> Exercise aim: An identical copy of all records below is to be written out.

> Data for the task:
== Segment start ==

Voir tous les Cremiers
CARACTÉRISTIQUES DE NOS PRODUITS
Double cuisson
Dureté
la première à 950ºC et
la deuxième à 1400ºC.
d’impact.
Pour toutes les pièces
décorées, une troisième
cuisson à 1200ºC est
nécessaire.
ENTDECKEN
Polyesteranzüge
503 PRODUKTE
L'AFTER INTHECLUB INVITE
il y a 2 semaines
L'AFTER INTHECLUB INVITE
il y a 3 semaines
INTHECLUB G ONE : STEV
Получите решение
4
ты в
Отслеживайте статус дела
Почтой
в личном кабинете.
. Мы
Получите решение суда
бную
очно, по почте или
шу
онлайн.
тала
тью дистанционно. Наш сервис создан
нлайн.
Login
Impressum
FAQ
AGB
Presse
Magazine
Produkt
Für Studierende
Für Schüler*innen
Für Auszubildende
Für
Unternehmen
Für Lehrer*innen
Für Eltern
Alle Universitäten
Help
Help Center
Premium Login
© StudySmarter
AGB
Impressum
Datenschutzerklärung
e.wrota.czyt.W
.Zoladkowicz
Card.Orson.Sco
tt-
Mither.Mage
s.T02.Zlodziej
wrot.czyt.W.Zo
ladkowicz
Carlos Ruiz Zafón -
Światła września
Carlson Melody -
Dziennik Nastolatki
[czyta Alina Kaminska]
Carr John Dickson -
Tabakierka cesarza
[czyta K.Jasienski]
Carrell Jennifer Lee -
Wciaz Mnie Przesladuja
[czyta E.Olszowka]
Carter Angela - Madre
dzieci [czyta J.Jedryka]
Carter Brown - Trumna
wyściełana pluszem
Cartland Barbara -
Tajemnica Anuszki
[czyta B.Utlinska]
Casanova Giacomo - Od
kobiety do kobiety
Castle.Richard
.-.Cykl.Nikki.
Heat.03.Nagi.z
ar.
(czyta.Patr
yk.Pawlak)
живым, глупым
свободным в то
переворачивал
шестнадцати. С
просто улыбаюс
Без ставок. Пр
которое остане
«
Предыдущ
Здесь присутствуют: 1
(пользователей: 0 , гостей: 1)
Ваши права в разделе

== Segment end ==

> Completed exercise:
Voir tous les Cremiers
CARACTÉRISTIQUES DE NOS PRODUITS
Double cuisson
Dureté
la première à 950ºC et
la deuxième à 1400ºC.
d’impact.
Pour toutes les pièces
décorées, une troisième
cuisson à 1200ºC est
nécessaire.
ENTDECKEN
Polyesteranzüge
503 PRODUKTE
L'AFTER INTHECLUB INVITE
il y a 2 semaines
L'AFTER INTHECLUB INVITE
il y a 3 semaines
INTHECLUB G ONE : STEV
Получите решение
4
ты в
Отслеживайте статус дела
Почтой
в личном кабинете.
. Мы
Получите решение суда
бную
очно, по почте или
шу
онлайн.
тала
тью дистанционно. Наш сервис создан
нлайн.
Login
Impressum
FAQ
AGB
Presse
Magazine
Produkt
Für Studierende
Für Schüler*innen
Für Auszubildende
Für
Unternehmen
Für Lehrer*innen
Für Eltern
Alle Universitäten
Help
Help Center
Premium Login
© StudySmarter
AGB
Impressum
Datenschutzerklärung
e.wrota.czyt.W
.Zoladkowicz
Card.Orson.Sco
tt-
Mither.Mage
s.T02.Zlodziej
wrot.czyt.W.Zo
ladkowicz
Carlos Ruiz Zafón -
Światła września
Carlson Melody -
Dziennik Nastolatki
[czyta Alina Kaminska]
Carr John Dickson -
Tabakierka cesarza
[czyta K.Jasienski]
Carrell Jennifer Lee -
Wciaz Mnie Przesladuja
[czyta E.Olszowka]
Carter Angela - Madre
dzieci [czyta J.Jedryka]
Carter Brown - Trumna
wyściełana pluszem
Cartland Barbara -
Tajemnica Anuszki
[czyta B.Utlinska]
Casanova Giacomo - Od
kobiety do kobiety
Castle.Richard
.-.Cykl.Nikki.
Heat.03.Nagi.z
ar.
(czyta.Patr
yk.Pawlak)
живым, глупым
свободным в то
переворачивал
шестнадцати. С
просто улыбаюс
Без ставок. Пр
которое остане
«
Предыдущ
Здесь присутствуют: 1
(пользователей: 0 , гостей: 1)
Ваши права в разделе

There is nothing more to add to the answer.